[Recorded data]
· · · ·

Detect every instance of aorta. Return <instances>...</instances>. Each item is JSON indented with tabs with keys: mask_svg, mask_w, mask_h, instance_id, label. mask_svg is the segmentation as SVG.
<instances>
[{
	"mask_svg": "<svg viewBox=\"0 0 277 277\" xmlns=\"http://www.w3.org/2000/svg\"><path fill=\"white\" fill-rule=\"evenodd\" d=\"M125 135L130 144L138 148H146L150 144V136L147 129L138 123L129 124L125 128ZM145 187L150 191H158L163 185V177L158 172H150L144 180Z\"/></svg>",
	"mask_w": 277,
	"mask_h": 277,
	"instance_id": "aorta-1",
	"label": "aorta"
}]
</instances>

· · · ·

EXERCISE PROMPT:
All of the entries above need to be set down again exactly.

RESULT:
Detect every instance of aorta. Return <instances>...</instances>. Each item is JSON indented with tabs with keys: mask_svg, mask_w, mask_h, instance_id, label. mask_svg is the segmentation as SVG.
<instances>
[{
	"mask_svg": "<svg viewBox=\"0 0 277 277\" xmlns=\"http://www.w3.org/2000/svg\"><path fill=\"white\" fill-rule=\"evenodd\" d=\"M125 135L130 144L138 148H146L150 144V136L147 129L138 123L129 124L125 128ZM145 187L150 191H158L163 185V177L158 172H150L144 180Z\"/></svg>",
	"mask_w": 277,
	"mask_h": 277,
	"instance_id": "aorta-1",
	"label": "aorta"
}]
</instances>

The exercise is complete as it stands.